▶ **EXERCISE**: Two lines below mark the span: the one containing "Wettelijk verzoek en voorkoming schade" and the one containing "仮説がありました。 時間がたつにつれて、その多くが". Set down both, plus every line between, exactly as they stand, and nothing else.

··· STUDY MATERIAL

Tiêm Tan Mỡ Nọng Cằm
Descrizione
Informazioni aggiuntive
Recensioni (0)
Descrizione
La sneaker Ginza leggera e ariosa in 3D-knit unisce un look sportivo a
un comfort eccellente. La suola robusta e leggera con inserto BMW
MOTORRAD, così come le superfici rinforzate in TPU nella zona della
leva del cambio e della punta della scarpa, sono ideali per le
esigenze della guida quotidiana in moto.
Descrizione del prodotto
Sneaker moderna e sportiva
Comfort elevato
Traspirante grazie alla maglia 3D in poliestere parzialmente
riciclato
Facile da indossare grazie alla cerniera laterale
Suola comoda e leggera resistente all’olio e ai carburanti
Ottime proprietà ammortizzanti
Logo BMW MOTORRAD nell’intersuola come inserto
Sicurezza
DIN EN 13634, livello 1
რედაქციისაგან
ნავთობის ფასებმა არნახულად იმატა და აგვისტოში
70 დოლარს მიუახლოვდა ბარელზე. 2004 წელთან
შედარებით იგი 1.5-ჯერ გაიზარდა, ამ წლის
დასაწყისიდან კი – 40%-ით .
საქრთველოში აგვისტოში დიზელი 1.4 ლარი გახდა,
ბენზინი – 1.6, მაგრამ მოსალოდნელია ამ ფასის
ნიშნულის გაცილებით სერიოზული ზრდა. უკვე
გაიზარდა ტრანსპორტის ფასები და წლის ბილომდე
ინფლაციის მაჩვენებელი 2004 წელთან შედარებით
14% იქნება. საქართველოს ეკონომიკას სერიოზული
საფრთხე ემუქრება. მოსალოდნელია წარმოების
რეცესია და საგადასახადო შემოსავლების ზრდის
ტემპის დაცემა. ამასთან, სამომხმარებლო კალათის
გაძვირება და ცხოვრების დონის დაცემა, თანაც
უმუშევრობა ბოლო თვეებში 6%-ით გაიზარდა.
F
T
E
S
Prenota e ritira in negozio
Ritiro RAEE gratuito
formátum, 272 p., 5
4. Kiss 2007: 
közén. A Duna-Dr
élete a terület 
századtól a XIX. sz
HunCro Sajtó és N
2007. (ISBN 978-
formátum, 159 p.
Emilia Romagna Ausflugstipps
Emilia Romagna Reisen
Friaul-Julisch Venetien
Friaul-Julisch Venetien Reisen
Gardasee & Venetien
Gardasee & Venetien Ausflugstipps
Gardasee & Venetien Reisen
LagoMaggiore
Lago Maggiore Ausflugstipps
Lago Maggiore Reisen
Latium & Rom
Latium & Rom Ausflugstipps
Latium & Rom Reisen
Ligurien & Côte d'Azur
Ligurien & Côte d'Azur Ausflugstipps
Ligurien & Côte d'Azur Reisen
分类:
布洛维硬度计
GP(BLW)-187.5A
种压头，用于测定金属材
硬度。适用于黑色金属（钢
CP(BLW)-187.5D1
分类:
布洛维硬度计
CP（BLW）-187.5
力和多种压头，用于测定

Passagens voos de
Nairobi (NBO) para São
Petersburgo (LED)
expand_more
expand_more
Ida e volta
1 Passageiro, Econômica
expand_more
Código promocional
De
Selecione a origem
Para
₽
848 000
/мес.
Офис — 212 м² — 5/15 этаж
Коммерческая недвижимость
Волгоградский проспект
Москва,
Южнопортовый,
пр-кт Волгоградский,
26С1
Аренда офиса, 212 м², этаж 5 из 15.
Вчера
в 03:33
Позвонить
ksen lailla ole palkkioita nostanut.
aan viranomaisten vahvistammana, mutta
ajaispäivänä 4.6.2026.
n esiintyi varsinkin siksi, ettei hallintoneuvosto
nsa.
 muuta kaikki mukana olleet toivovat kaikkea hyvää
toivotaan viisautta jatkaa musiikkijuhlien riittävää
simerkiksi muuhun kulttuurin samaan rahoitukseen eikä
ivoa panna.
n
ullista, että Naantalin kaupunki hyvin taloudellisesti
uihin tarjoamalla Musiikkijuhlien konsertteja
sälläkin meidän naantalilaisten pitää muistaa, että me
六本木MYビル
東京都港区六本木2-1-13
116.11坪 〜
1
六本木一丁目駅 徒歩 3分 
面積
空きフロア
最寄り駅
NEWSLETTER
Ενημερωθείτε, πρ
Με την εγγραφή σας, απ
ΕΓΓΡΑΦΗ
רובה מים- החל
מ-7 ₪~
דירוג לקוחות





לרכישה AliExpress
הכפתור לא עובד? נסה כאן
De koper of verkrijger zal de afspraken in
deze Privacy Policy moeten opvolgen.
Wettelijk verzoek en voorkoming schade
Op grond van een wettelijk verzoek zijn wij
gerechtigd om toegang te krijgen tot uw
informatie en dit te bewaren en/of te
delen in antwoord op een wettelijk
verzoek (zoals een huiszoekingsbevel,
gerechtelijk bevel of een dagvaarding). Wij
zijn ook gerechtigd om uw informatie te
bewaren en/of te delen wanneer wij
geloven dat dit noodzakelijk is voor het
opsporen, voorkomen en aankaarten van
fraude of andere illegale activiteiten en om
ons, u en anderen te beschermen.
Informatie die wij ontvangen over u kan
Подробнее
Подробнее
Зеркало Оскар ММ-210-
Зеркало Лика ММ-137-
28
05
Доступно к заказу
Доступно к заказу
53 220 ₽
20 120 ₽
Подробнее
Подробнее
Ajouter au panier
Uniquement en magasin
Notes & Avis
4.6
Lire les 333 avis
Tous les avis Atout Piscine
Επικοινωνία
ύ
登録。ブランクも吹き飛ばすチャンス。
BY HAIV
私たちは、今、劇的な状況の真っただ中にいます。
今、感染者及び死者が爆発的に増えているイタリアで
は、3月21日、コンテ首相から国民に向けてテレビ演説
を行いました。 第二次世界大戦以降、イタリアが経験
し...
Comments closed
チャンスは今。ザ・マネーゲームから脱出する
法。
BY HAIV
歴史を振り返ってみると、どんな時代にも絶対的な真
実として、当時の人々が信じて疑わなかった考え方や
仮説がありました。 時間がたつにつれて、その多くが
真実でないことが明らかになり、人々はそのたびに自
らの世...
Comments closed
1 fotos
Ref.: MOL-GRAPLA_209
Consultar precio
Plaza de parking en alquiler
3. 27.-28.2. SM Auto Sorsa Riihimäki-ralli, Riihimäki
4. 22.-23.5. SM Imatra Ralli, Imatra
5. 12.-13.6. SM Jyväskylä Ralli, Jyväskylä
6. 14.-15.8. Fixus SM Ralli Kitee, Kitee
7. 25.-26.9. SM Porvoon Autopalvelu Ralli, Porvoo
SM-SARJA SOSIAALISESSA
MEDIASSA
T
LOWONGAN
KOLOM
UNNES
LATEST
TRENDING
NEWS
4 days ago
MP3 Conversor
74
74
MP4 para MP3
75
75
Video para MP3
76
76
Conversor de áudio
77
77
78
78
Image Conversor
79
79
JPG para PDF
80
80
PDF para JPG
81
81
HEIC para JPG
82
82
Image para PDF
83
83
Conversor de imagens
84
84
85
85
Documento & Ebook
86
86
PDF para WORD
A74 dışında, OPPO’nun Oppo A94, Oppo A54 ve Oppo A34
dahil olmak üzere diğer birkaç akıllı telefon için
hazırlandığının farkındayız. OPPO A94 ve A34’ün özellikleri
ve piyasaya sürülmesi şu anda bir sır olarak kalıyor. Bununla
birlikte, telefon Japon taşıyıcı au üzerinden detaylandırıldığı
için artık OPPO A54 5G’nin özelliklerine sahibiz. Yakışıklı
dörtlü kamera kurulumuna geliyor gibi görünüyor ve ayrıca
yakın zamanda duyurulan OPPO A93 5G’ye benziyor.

······

▶ **TASK SOLUTION**:
Wettelijk verzoek en voorkoming schade
Op grond van een wettelijk verzoek zijn wij
gerechtigd om toegang te krijgen tot uw
informatie en dit te bewaren en/of te
delen in antwoord op een wettelijk
verzoek (zoals een huiszoekingsbevel,
gerechtelijk bevel of een dagvaarding). Wij
zijn ook gerechtigd om uw informatie te
bewaren en/of te delen wanneer wij
geloven dat dit noodzakelijk is voor het
opsporen, voorkomen en aankaarten van
fraude of andere illegale activiteiten en om
ons, u en anderen te beschermen.
Informatie die wij ontvangen over u kan
Подробнее
Подробнее
Зеркало Оскар ММ-210-
Зеркало Лика ММ-137-
28
05
Доступно к заказу
Доступно к заказу
53 220 ₽
20 120 ₽
Подробнее
Подробнее
Ajouter au panier
Uniquement en magasin
Notes & Avis
4.6
Lire les 333 avis
Tous les avis Atout Piscine
Επικοινωνία
ύ
登録。ブランクも吹き飛ばすチャンス。
BY HAIV
私たちは、今、劇的な状況の真っただ中にいます。
今、感染者及び死者が爆発的に増えているイタリアで
は、3月21日、コンテ首相から国民に向けてテレビ演説
を行いました。 第二次世界大戦以降、イタリアが経験
し...
Comments closed
チャンスは今。ザ・マネーゲームから脱出する
法。
BY HAIV
歴史を振り返ってみると、どんな時代にも絶対的な真
実として、当時の人々が信じて疑わなかった考え方や
仮説がありました。 時間がたつにつれて、その多くが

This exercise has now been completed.